------ Data in this exercise

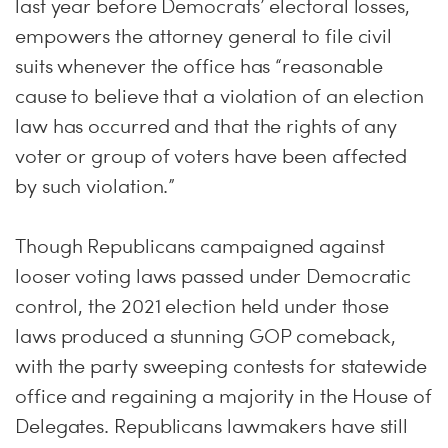
last year before Democrats’ electoral losses,
empowers the attorney general to file civil
suits whenever the office has “reasonable
cause to believe that a violation of an election
law has occurred and that the rights of any
voter or group of voters have been affected
by such violation.”
Though Republicans campaigned against
looser voting laws passed under Democratic
control, the 2021 election held under those
laws produced a stunning GOP comeback,
with the party sweeping contests for statewide
office and regaining a majority in the House of
Delegates. Republicans lawmakers have still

------------

Every word of the material above should be copied exactly; no pictures.

last year before Democrats’ electoral losses,
empowers the attorney general to file civil
suits whenever the office has “reasonable
cause to believe that a violation of an election
law has occurred and that the rights of any
voter or group of voters have been affected
by such violation.”
Though Republicans campaigned against
looser voting laws passed under Democratic
control, the 2021 election held under those
laws produced a stunning GOP comeback,
with the party sweeping contests for statewide
office and regaining a majority in the House of
Delegates. Republicans lawmakers have still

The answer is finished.